When you use the active table, the server forms a time series by aggregating the values of the analysis variables according to the unique (formatted) values of a numeric time stamp variable. The time stamp variable must be a SAS datetime type. The aggregate series (one for each analysis variable) are then used to compute predicted values of the series. The predicted values can cover the observed time interval or can apply to future observations. Measures of precision (standard errors of prediction and confidence limits) are also available. You can produce forecasts for multiple variables and you can vary the method for aggregating values on a variable-by-variable basis.
Alternatively, you can specify a SAS data set with the DATA= option.
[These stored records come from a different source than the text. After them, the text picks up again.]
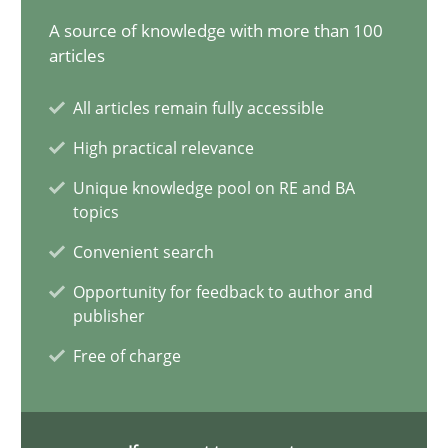
A source of knowledge with more than 100
15 minutes
articles
All articles remain fully accessible
Requirements Elicitation in Modern Product Discovery
High practical relevance
Classifying product techniques by requirements type
Unique knowledge pool on RE and BA
topics
Methods
Practice
Convenient search
Opportunity for feedback to author and
Nuno Santos
publisher
Free of charge
20.02.2024
14 minutes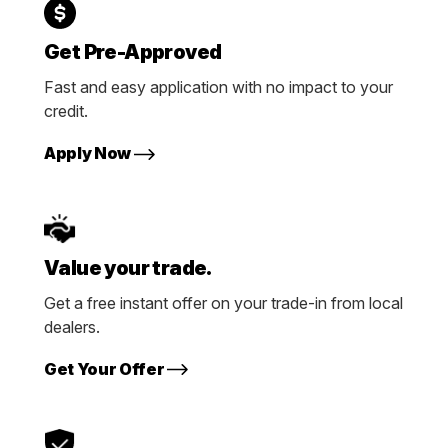
Get Pre-Approved
Fast and easy application with no impact to your
credit.
Apply Now
Value your trade.
Get a free instant offer on your trade-in from local
dealers.
Get Your Offer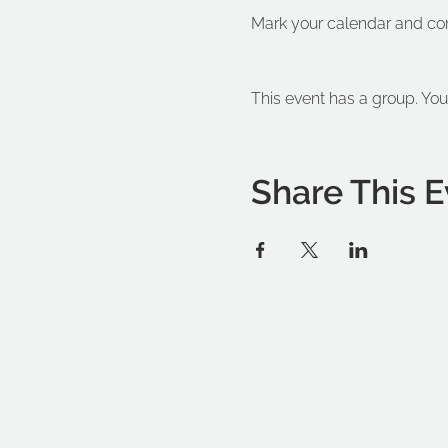
Mark your calendar and co
This event has a group. You
Share This E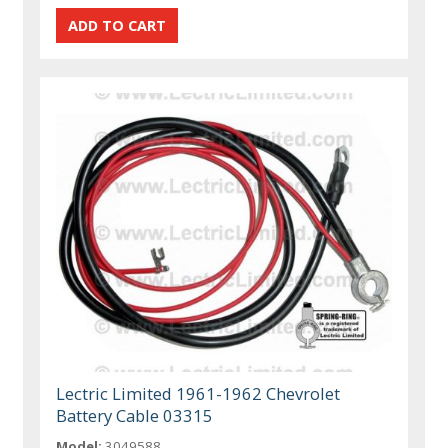
Lectric Limited 1961-1962 Chevrolet
Battery Cable 03315
Model:
3049588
The data set must have a time stamp variable and one or more of the analysis variables. In this case, the data are sent to the server for the forecast calculation. In this case, there is no aggregation because the values read from the data set are assumed to constitute the series of interest. You can produce forecasts for multiple variables when you use the DATA= option, but you cannot specify the aggregation technique for the variables or specify the TAIL= and HEAD= options in the FORECAST statement.

ODS Table Names

The FORECAST statement generates the following ODS table.
ODS Table Name
Description
Option
Forecast
Results from a series forecast
Default
ForecastInfo
Information about a series forecast
INFO
ForecastSelectedVars
Selected independent variables from a series forecast
INDEP=
For information about using the ODS table with SAVE= option, see the Details section of the STORE statement.